■ Exercise inputs
■ ■ ■
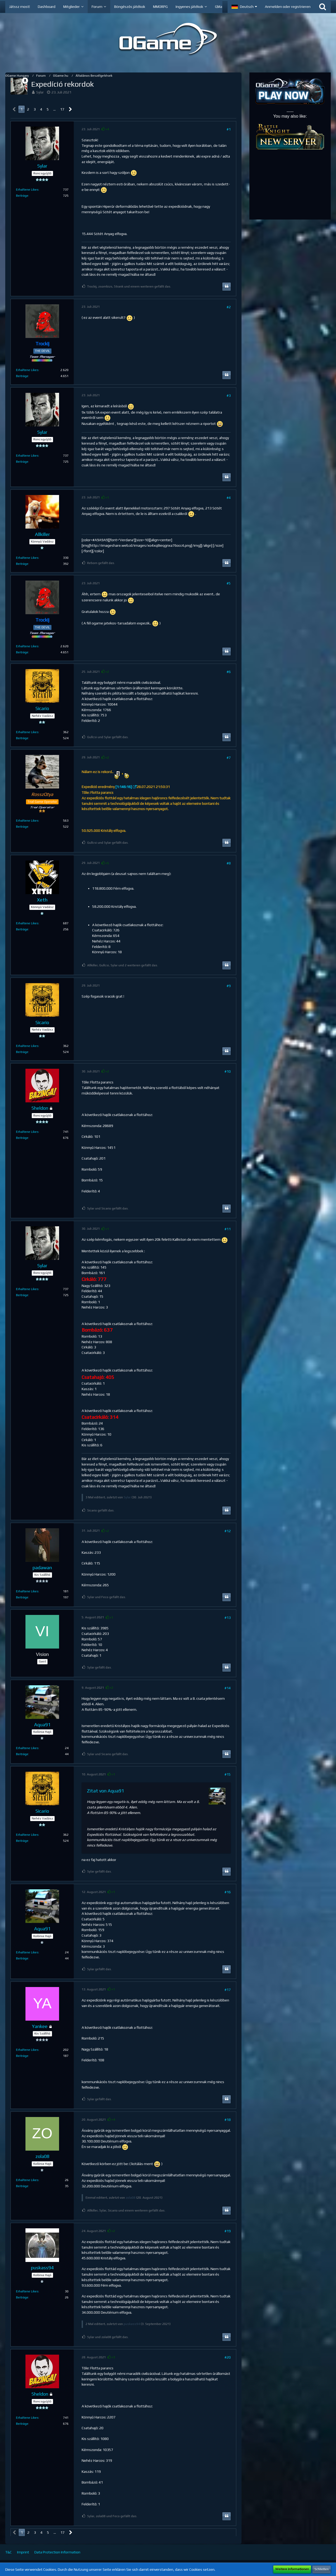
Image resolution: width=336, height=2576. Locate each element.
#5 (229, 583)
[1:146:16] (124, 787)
■ ■ ■
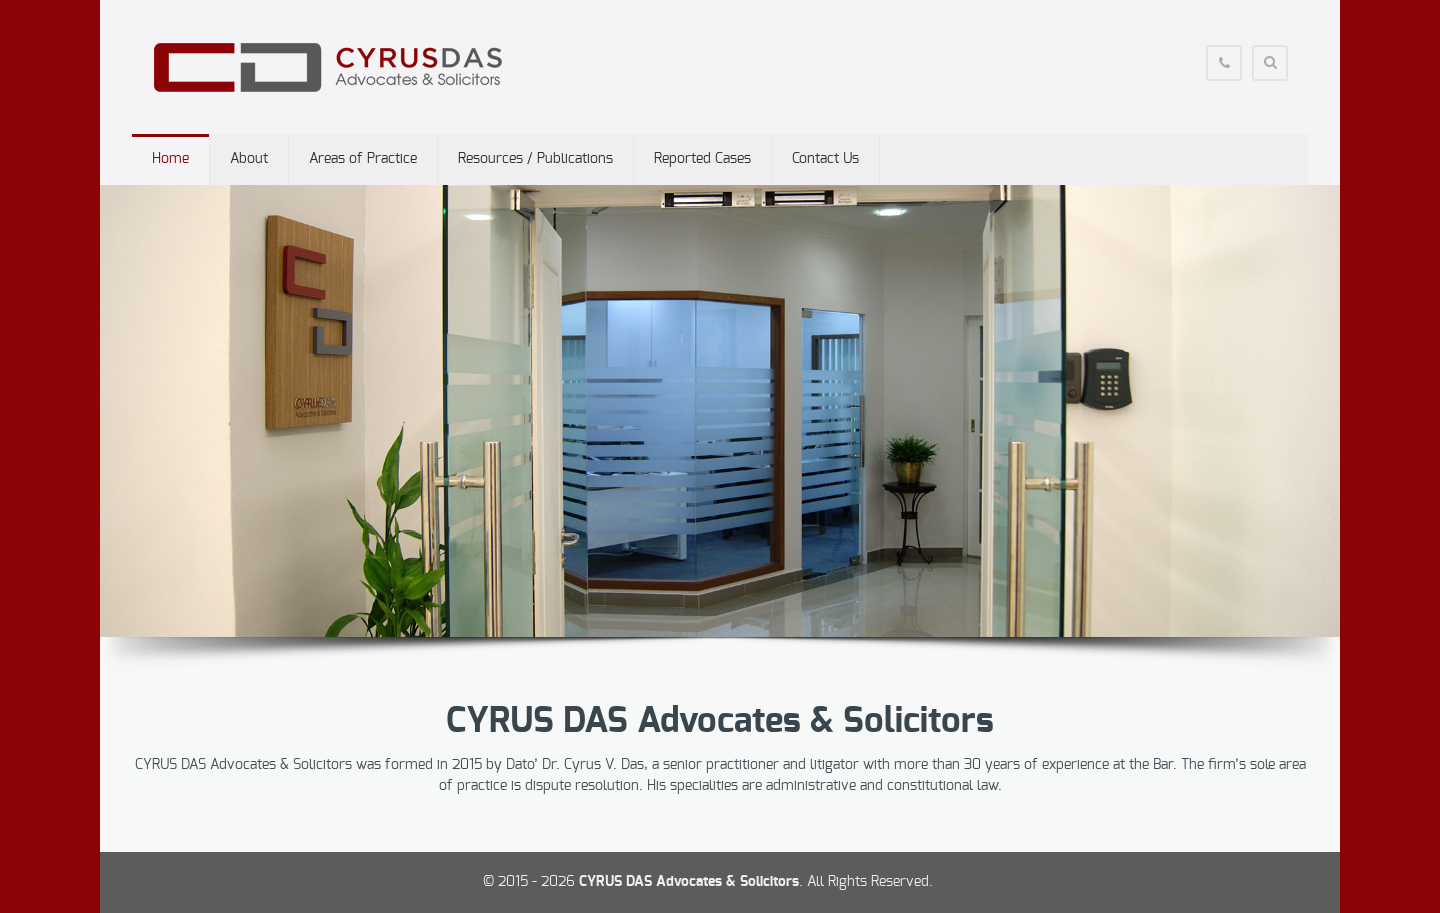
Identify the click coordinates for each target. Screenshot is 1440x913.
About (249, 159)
■ ■ ■
■ Your objective
Give back, word for word, only the lines above from the line holding "Image resolution: width=336, height=2576." to the line holding "[1:146:16] (124, 787)", both included.

■ Output for this task
Image resolution: width=336, height=2576. Locate each element.
#5 (229, 583)
[1:146:16] (124, 787)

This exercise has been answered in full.